Forum slows down to unusability during events
A word of sorry ahead. This is going to get lengthy. If you will, hear me out though as I am clueless as to how to progress.
I run https://schreibnacht.de. We host a monthly event where a renowned author joins the community for a Q&A for an hour. During this hour the forum slows down to being unusable with loading a page taking long than the timeout, some requests being completely cancelled and returning a 503 and some request going lightning fast, returning in less than a second.

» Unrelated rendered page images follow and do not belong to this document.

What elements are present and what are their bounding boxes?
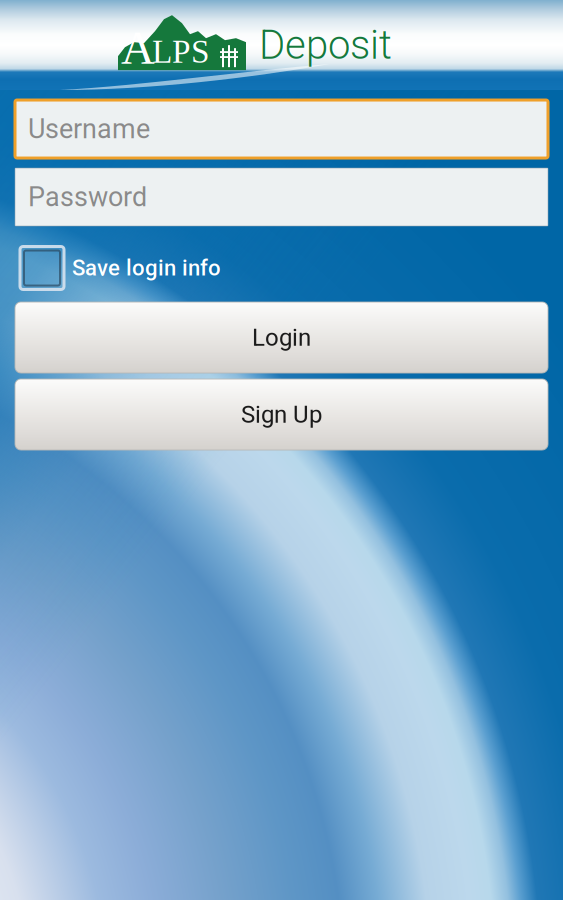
button[interactable]: Username [15,100,548,158]
staticText: Username [28,113,150,145]
button[interactable]: Sign Up [15,379,548,450]
button[interactable]: Password [15,168,548,226]
staticText: Save login info [72,255,221,281]
staticText: A [121,22,155,74]
staticText: LPS [152,33,210,70]
staticText: Login [252,323,311,352]
button[interactable]: Login [15,302,548,373]
staticText: Password [28,181,147,213]
staticText: Deposit [259,22,392,68]
staticText: Sign Up [241,400,322,428]
button[interactable]: Save login info [0,246,563,290]
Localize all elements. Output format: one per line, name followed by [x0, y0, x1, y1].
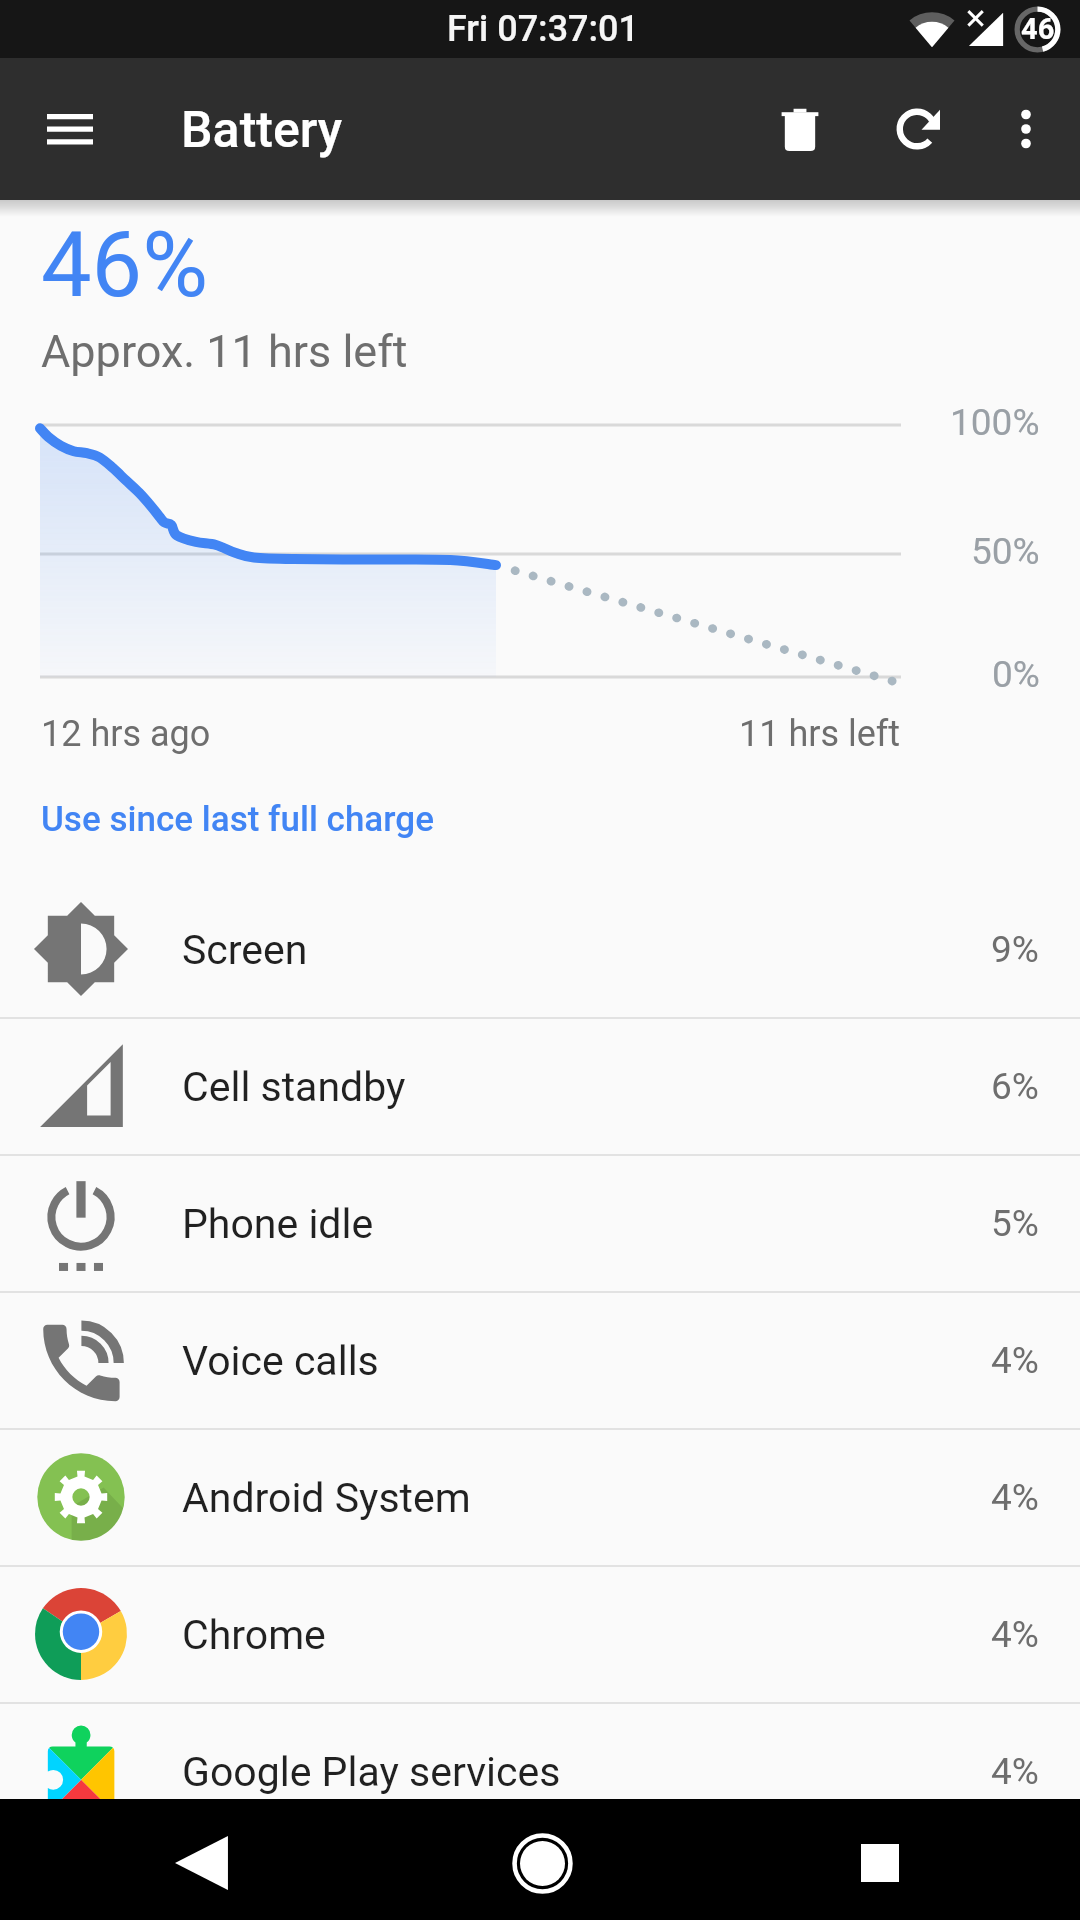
button[interactable]: More options — [978, 81, 1074, 177]
staticText: 5% — [991, 1202, 1039, 1245]
staticText: Cell standby — [182, 1063, 406, 1111]
staticText: 50% — [971, 530, 1040, 573]
staticText: 4% — [991, 1339, 1039, 1382]
button[interactable]: Recent apps — [820, 1803, 940, 1920]
button[interactable]: Chrome — [0, 1565, 1080, 1702]
staticText: Voice calls — [182, 1337, 379, 1385]
staticText: 12 hrs ago — [41, 713, 211, 755]
button[interactable]: Back — [142, 1803, 262, 1920]
staticText: 4% — [991, 1476, 1039, 1519]
staticText: 4% — [991, 1750, 1039, 1793]
staticText: 9% — [991, 928, 1039, 971]
button[interactable]: Use since last full charge — [0, 786, 1080, 852]
button[interactable]: Android System — [0, 1428, 1080, 1565]
staticText: Fri 07:37:01 — [447, 8, 640, 50]
button[interactable]: Delete — [752, 81, 848, 177]
staticText: Use since last full charge — [41, 799, 434, 840]
staticText: Screen — [182, 926, 308, 974]
staticText: Approx. 11 hrs left — [41, 325, 408, 378]
button[interactable]: Google Play services — [0, 1702, 1080, 1839]
staticText: Chrome — [182, 1611, 326, 1659]
staticText: 11 hrs left — [739, 713, 901, 755]
staticText: Google Play services — [182, 1748, 561, 1796]
staticText: Phone idle — [182, 1200, 374, 1248]
staticText: Android System — [182, 1474, 471, 1522]
staticText: 46% — [41, 213, 209, 318]
staticText: 100% — [950, 401, 1040, 444]
button[interactable]: Screen — [0, 880, 1080, 1017]
button[interactable]: Refresh — [872, 81, 968, 177]
button[interactable]: Home — [482, 1803, 602, 1920]
staticText: Battery — [181, 101, 343, 160]
button[interactable]: Phone idle — [0, 1154, 1080, 1291]
staticText: 6% — [991, 1065, 1039, 1108]
staticText: 4% — [991, 1613, 1039, 1656]
staticText: 0% — [992, 653, 1040, 696]
button[interactable]: Voice calls — [0, 1291, 1080, 1428]
button[interactable]: Cell standby — [0, 1017, 1080, 1154]
button[interactable]: Navigation menu — [22, 81, 118, 177]
staticText: 46 — [1021, 12, 1055, 46]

Which requests return fast is random and does not have a pattern. 95% of all requests load within tens of seconds or run timeout/503.
The nodebb instance is a single one running on 6 vCores with 16 GB RAM with Redis as DB on Ubuntu 16.04. The system load is at 0.4/0.32/0.27 very constantly. RAM is 8.9 GB / 16 used, CPU usage is minimal outside of Redis' bg-save actions where one Core is used and the others keep idling. 336 MB of 1GB in swap. We use Apache as a proxy between the clients and nodebb.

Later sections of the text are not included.